Wetgeving is voor onderwijsminister Lilian Ferrier een prioriteit. Zij doelt zich vooral op wetgeving, gericht op inclusief onderwijs voor kinderen van de basisschool. Hoger onderwijs stelt de minister niet hoog op haar prioriteitenlijst. Dagblad Suriname vroeg de minister wat haar approach zal zijn richting universitair en hoger beroepsonderwijs. Dit, vooral gezien de universiteit met financiële tekorten zit, en studenten vrezen voor hun toekomst. “Ik weet niet als de generatie zal vergaan, want die zijn al ver gevorderd. Hoeveel procent komt op de universiteit? Nog geen 2%. Ik heb wel 100% op de lagere school. Dan hoe moet ik het verdelen? Mijn prioriteit is absoluut daar (lager onderwijs). Als je kijkt naar mulo: 11% slaagt voor vwo en 17% slaagt voor havo of omgekeerd. Moet ik naar dat klein groepje gaan kijken, wat al loopt, of moet ik gaan investeren in het jong kind?”, stelt Ferrier.
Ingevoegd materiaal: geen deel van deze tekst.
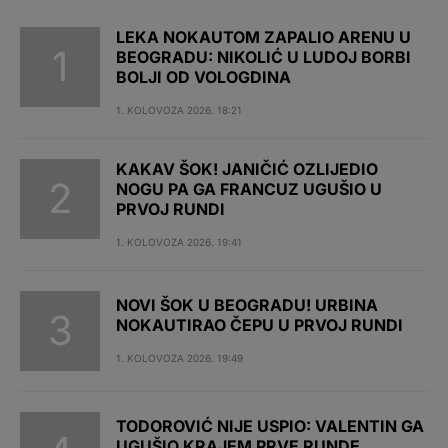
LEKA NOKAUTOM ZAPALIO ARENU U
BEOGRADU: NIKOLIĆ U LUDOJ BORBI
BOLJI OD VOLOGDINA
1. KOLOVOZA 2026. 18:21
KAKAV ŠOK! JANIČIĆ OZLIJEDIO
NOGU PA GA FRANCUZ UGUŠIO U
PRVOJ RUNDI
1. KOLOVOZA 2026. 19:41
NOVI ŠOK U BEOGRADU! URBINA
NOKAUTIRAO ČEPU U PRVOJ RUNDI
1. KOLOVOZA 2026. 19:49
TODOROVIĆ NIJE USPIO: VALENTIN GA
UGUŠIO KRAJEM PRVE RUNDE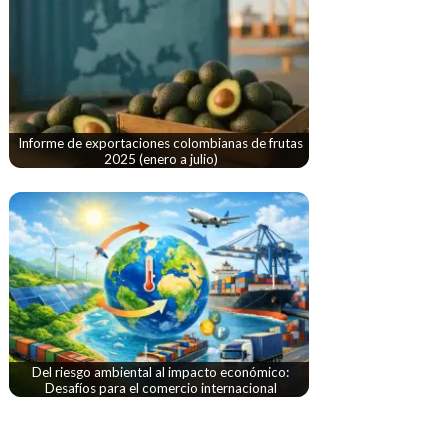
Informe de exportaciones colombianas de frutas
2025 (enero a julio)
Del riesgo ambiental al impacto económico:
Desafíos para el comercio internacional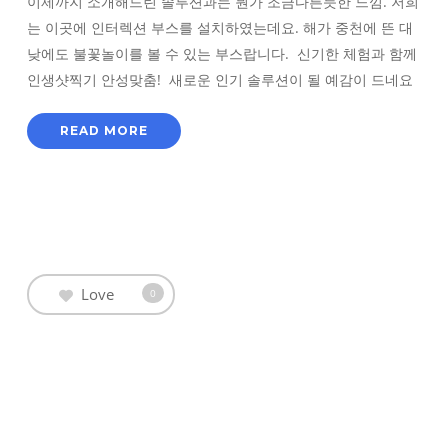
이제까지 소개해드린 솔루션과는 뭔가 조금다른듯한 느낌. 저희
는 이곳에 인터렉션 부스를 설치하였는데요. 해가 중천에 뜬 대
낮에도 불꽃놀이를 볼 수 있는 부스랍니다. 신기한 체험과 함께
인생샷찍기 안성맞춤! 새로운 인기 솔루션이 될 예감이 드네요
READ MORE
Love
0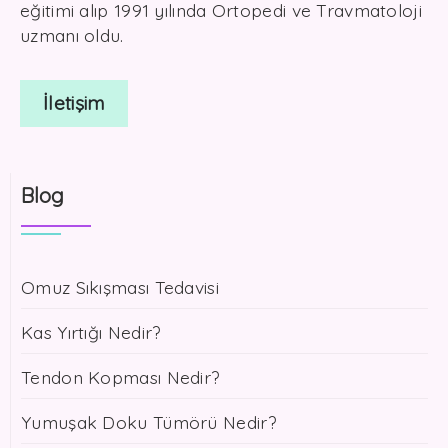
eğitimi alıp 1991 yılında Ortopedi ve Travmatoloji
uzmanı oldu.
İletişim
Blog
Omuz Sıkışması Tedavisi
Kas Yırtığı Nedir?
Tendon Kopması Nedir?
Yumuşak Doku Tümörü Nedir?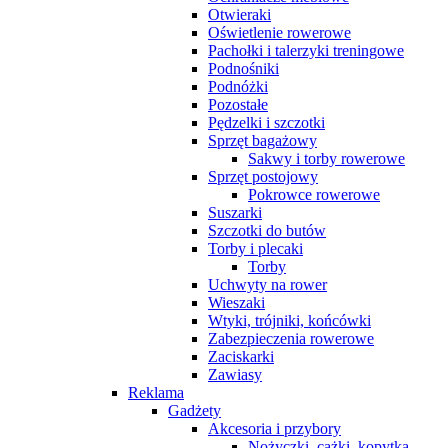
Otwieraki
Oświetlenie rowerowe
Pachołki i talerzyki treningowe
Podnośniki
Podnóżki
Pozostałe
Pędzelki i szczotki
Sprzęt bagażowy
Sakwy i torby rowerowe
Sprzęt postojowy
Pokrowce rowerowe
Suszarki
Szczotki do butów
Torby i plecaki
Torby
Uchwyty na rower
Wieszaki
Wtyki, trójniki, końcówki
Zabezpieczenia rowerowe
Zaciskarki
Zawiasy
Reklama
Gadżety
Akcesoria i przybory
Nożyczki, cążki, kopytka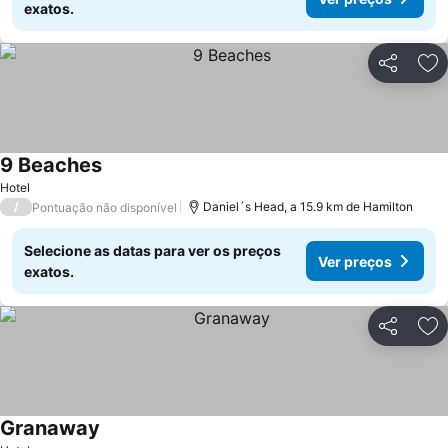
exatos.
Partilhar
Ad
9 Beaches
Ver preços
Hotel
/
Daniel´s Head, a 15.9 km de Hamilton
Pontuação não disponível
Selecione as datas para ver os preços
Ver preços
exatos.
Partilhar
Ad
Granaway
Ver preços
550 internationale beurzen blijven onbenut
De president heeft haar meegedeeld dat er 550 internationale beurzen zijn die niet benut worden. Zij vraagt zich af, waarom Surinaamse kinderen niet naar het buitenland gaan. “Zijn ze te beroerd om een andere taal te leren? Wat is het probleem? Waarom laten wij die beurzen liggen?”, vraagt de minister zich af. Studenten moeten volgens Ferrier de safety zone van thuis afleren, en leren hoe het in het buitenland aan toegaat. Het accent leggend op de universiteit, meent Ferrier dat de studenten anders zullen moeten leren. Theorie en praktijk mengen, blijkt voor haar veel interessanter te zijn dan achter bureaus studeren. Vooral onderwijs gericht op de Surinaamse situatie is waar zij naar uitkijkt.
Als zij de belangen overweegt, vindt zij de universiteit al zelfstandig genoeg om wat te worden. Het kind dat echter hulp nodig heeft in kennis en vaardigheden, moet gecoacht worden, wil die een volwaardige burger worden.